攻殻機動隊 SAC Solid State Society



 高齢化社会。その中では老人の孤独死という問題も隠されている。少子化と叫ばれ続けながらも、一方では児童への虐待が後を絶たない。労働人口も減りながらも、失業率も同様に減らない。そんな現代社会が内包している問題をうまく取り込みながら本作品は描かれている。

 あらすじは、草薙が公安9課から去って2年。トグサが9課のリーダーとなっている。新たに、手には梵という刺青をしている者たちが連続自殺を起こしている。共通しているのは元シアク共和国のカ・ルマの親衛隊員が次々と自殺を謀る。この自殺の意味するところは、新たなテロの始まりの合図に過ぎないのか?そんな中、カ・ルマの長男であるカ・ゲル大佐までもが自殺を謀る。死ぬ間際に傀儡廻しという意味不明な言葉を残して逝ったのである。呆然とするトグサたち。調査を続行していくうちに、新たな謎が出てきて戸惑う9課。果たして事件の全容を掴むことが出来るのか……。
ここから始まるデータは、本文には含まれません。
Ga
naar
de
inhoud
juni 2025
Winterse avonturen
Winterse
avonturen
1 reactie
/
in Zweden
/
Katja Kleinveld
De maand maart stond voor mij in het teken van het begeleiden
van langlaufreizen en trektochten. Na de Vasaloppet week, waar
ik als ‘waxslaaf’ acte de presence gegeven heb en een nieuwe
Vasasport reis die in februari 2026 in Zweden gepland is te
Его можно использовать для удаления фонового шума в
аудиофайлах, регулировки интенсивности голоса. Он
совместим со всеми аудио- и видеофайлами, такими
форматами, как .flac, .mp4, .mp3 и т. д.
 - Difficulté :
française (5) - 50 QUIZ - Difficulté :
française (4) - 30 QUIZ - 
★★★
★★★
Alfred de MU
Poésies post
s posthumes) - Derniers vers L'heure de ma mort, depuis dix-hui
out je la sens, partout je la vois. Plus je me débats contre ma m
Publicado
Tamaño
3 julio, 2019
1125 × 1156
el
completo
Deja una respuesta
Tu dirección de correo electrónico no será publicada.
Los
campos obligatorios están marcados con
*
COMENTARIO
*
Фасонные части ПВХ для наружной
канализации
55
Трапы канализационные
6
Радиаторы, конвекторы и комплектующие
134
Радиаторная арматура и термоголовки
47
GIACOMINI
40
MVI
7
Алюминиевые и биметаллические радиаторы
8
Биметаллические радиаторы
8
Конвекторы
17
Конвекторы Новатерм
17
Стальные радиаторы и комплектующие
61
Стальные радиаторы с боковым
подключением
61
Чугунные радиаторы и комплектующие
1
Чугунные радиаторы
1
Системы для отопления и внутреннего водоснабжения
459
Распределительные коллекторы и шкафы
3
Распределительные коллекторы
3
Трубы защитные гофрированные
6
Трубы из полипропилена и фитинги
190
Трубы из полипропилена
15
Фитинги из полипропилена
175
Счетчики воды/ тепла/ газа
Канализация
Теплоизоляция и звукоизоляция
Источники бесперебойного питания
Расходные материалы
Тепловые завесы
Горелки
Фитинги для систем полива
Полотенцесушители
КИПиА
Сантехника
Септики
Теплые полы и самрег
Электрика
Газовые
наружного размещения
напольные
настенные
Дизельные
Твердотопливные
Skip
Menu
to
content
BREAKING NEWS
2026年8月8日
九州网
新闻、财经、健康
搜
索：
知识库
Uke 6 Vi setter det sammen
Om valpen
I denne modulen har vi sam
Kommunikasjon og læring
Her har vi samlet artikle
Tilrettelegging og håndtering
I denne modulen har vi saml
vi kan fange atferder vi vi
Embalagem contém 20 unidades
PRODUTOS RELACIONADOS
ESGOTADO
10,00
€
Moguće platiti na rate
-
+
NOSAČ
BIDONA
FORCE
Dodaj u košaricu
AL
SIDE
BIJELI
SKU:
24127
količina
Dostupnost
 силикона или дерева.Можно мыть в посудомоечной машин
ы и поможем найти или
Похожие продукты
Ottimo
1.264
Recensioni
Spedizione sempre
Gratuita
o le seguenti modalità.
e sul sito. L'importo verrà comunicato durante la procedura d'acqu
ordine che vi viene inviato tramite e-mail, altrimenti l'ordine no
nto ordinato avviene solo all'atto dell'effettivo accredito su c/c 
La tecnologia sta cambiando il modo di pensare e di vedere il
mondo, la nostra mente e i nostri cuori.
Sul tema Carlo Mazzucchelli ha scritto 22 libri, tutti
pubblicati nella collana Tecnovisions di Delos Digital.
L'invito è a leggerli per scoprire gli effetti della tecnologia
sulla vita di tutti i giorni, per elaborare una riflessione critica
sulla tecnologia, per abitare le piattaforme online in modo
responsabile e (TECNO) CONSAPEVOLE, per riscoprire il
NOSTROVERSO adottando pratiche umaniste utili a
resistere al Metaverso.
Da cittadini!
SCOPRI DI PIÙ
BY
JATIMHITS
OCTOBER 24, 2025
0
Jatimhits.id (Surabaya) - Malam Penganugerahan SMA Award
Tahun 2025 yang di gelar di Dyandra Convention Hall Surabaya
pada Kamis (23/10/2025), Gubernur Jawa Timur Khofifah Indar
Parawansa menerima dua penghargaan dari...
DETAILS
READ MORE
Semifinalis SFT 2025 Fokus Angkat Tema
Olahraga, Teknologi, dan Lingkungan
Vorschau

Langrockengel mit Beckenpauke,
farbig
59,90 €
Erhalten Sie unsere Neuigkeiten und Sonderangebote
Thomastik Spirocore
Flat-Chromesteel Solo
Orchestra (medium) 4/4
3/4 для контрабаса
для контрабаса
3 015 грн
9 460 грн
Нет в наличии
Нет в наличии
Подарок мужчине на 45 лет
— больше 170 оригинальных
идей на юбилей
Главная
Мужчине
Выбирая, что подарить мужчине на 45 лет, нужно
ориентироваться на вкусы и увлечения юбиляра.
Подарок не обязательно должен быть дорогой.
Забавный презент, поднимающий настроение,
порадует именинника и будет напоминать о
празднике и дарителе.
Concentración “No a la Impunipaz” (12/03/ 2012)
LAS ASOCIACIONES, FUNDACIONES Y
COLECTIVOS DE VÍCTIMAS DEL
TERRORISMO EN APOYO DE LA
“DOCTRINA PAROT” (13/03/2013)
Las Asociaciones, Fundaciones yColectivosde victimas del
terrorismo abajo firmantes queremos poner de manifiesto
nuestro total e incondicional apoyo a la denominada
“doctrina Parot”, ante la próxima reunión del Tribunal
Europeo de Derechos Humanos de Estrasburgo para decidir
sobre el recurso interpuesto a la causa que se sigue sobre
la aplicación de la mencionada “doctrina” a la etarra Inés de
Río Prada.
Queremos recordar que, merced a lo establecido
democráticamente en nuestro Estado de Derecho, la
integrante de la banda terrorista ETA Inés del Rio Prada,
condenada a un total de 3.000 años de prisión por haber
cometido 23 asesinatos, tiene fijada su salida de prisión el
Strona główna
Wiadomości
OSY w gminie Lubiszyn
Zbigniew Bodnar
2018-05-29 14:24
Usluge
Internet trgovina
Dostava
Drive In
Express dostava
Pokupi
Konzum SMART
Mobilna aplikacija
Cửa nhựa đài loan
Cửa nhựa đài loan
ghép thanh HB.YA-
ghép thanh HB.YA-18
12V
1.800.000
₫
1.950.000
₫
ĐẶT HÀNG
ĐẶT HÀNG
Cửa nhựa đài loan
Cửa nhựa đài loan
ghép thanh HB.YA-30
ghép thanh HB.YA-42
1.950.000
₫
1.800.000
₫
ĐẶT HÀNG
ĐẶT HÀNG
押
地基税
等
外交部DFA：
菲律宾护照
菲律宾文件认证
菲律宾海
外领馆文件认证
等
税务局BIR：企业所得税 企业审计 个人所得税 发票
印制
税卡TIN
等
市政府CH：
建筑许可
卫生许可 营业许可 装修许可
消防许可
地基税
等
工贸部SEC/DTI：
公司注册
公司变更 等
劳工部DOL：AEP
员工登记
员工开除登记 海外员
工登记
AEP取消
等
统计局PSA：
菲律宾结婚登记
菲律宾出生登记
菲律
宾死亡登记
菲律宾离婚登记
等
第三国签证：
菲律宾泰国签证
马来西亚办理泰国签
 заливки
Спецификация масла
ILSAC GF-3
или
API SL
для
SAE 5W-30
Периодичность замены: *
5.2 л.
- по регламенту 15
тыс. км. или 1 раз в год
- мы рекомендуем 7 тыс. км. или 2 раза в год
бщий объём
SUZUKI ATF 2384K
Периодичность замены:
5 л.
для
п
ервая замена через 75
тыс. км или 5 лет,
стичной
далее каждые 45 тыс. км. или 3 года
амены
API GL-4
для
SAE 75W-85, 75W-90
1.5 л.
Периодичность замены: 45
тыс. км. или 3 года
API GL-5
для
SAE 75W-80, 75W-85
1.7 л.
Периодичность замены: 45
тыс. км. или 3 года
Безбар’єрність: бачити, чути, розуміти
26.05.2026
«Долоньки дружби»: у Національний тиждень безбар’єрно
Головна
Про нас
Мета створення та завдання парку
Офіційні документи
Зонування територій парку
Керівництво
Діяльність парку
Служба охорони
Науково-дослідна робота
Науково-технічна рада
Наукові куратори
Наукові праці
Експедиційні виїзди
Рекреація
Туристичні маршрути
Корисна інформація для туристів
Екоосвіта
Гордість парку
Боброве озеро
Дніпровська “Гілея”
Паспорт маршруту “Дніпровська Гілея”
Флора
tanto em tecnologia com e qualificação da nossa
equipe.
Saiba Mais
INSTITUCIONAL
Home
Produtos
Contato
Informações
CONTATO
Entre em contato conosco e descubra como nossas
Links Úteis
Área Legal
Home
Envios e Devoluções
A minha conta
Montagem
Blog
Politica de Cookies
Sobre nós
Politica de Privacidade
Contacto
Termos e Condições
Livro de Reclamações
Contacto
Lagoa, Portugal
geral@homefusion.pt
 最初から最期まで飽きさせることなく次から次へと謎が出てくる展開。攻殻機動隊のシリーズでは地味ではあるものの、冒頭に述べたように、色々な現代社会が抱えている問題を物語に巧く取り込んでいるのは秀逸といえる。何度も観たいと思わせる作品に仕上がっている。

 見所は、何度も言うように、老人介護問題や、少子化が問題になっているのに、皮肉なことに児童虐待が日々起こっていることである。これは、現代社会が憂う問題をアニメーションの中にメッセージを含んでいることである。それに加え、労働人口が減っているのに、逆に失業率がのびているという相反する問題にも触れている所である。

 一番、印象に残っているのは最期の草薙のセリフである。一部引用させてもらう。

 >自分の非力さを組織やシステムのせいにしていただけなのかしら。(草薙)
 >また、個人的推論にのとった事件への介入を続けるのか(バトー)
 >それも限界ね。規範の中にいる時は、それを窮屈と感じるけど、規範なき行為は、また行為として成立しない。結局堂々巡り(草薙)

 この言葉が示唆しているのは何なのか?

 自分の弱さを棚にあげて、組織やシステムのせいにしている。窮屈だと思いながらも働いている人もいる。それを嫌がってドロップアウトしたところで、どこかで規範がないことには、その行為自体が無意味になってしまうということではないだろうか?僕は、この言葉を胸に刻み付けて生き続けたいと感じる。

オススメ度 ★★★★★ この現実から目を背けることは出来ない。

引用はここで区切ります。